Bounding box prediction data:
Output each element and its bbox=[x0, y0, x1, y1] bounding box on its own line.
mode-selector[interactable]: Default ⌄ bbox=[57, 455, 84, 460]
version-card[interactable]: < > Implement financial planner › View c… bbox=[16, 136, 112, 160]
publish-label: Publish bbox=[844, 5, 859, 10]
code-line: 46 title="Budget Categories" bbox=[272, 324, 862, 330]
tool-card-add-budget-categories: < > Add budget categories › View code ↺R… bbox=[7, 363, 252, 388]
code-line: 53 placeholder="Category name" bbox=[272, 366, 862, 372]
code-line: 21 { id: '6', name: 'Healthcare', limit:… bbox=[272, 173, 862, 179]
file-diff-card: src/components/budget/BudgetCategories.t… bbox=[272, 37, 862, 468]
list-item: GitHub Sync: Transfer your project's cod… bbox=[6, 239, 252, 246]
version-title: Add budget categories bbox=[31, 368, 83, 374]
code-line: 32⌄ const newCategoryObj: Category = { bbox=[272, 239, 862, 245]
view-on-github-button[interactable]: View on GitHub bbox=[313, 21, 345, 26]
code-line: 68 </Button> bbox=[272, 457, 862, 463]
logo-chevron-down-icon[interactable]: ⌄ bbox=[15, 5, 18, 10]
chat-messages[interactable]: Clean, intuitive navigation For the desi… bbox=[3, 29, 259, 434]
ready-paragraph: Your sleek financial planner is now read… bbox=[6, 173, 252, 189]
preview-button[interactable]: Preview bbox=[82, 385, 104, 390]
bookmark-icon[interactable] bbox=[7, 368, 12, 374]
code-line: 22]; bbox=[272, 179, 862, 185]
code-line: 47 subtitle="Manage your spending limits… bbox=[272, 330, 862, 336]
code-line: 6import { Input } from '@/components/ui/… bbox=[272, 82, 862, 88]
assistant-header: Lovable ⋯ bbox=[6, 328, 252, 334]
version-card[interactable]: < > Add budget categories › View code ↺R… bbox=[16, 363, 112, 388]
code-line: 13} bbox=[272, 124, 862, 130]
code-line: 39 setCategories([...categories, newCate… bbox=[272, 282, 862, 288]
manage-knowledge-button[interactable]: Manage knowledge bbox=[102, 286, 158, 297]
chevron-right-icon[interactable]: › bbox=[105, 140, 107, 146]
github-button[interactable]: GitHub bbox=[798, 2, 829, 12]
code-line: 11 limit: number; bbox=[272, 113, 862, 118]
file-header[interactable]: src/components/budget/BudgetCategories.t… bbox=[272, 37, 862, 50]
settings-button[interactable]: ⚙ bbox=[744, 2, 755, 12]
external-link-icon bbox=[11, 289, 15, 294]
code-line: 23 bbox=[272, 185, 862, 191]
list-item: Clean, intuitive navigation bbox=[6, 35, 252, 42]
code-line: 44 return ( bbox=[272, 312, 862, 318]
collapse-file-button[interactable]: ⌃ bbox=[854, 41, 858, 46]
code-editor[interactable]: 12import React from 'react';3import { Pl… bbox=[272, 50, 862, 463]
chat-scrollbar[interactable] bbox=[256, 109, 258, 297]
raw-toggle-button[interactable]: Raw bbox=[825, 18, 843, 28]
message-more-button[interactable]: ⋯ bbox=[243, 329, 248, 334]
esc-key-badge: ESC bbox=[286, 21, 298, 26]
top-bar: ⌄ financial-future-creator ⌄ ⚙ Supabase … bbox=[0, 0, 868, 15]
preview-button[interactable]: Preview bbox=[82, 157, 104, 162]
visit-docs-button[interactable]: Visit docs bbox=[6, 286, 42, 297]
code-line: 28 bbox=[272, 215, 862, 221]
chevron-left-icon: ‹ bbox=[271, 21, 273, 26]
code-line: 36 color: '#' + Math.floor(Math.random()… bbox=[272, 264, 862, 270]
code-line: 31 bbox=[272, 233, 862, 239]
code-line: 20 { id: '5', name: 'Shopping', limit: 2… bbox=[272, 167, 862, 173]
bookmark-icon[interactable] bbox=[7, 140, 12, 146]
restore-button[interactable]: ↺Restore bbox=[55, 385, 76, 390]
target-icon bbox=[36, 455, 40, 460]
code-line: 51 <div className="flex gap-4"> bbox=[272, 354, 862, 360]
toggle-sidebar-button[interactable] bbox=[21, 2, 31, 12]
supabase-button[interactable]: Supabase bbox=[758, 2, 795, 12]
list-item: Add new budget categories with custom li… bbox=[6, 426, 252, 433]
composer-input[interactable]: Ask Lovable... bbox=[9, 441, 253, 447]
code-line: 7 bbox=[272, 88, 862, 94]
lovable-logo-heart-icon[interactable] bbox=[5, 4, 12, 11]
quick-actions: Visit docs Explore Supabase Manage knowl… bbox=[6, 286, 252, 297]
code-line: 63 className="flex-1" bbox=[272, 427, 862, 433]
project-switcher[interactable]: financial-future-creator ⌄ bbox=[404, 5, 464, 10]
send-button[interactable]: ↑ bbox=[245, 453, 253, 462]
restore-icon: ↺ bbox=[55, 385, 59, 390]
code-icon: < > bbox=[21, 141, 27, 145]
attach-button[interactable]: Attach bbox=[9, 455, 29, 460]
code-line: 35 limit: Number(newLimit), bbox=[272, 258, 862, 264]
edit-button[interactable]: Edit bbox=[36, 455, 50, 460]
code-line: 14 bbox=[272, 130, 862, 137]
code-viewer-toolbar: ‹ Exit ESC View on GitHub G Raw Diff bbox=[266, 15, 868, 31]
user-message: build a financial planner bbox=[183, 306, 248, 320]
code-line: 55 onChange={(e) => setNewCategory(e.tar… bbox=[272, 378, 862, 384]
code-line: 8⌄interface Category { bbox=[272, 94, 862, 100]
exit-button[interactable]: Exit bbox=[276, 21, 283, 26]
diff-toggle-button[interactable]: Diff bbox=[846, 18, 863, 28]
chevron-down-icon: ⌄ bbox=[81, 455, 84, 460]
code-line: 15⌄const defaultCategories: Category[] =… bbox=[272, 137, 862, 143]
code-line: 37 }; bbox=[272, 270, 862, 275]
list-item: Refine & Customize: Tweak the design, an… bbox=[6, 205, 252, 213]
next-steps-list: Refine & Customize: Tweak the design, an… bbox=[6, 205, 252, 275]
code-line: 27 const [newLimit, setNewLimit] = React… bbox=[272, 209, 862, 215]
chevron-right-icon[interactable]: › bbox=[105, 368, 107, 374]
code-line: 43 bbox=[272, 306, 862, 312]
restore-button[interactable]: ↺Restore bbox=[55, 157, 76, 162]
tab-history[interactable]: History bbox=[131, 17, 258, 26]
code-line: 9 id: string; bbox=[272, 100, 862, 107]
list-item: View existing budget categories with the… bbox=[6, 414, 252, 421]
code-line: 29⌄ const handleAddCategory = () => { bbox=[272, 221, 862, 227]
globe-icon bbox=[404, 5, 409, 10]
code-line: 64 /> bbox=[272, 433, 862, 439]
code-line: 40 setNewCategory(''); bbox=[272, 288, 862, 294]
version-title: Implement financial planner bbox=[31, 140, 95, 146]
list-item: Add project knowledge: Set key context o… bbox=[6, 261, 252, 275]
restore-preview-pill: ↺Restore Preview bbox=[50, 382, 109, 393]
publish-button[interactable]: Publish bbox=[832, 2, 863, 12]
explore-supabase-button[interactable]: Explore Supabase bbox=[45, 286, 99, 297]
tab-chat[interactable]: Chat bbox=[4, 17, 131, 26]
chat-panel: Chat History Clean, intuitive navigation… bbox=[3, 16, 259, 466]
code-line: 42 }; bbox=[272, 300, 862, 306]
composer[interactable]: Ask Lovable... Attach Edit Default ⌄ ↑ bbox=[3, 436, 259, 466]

--- Task details ---
Check every line of the data above for the string "bookmark", and copy those that have it.

--- Result below ---
bookmark-icon[interactable] bbox=[7, 368, 12, 374]
bookmark-icon[interactable] bbox=[7, 140, 12, 146]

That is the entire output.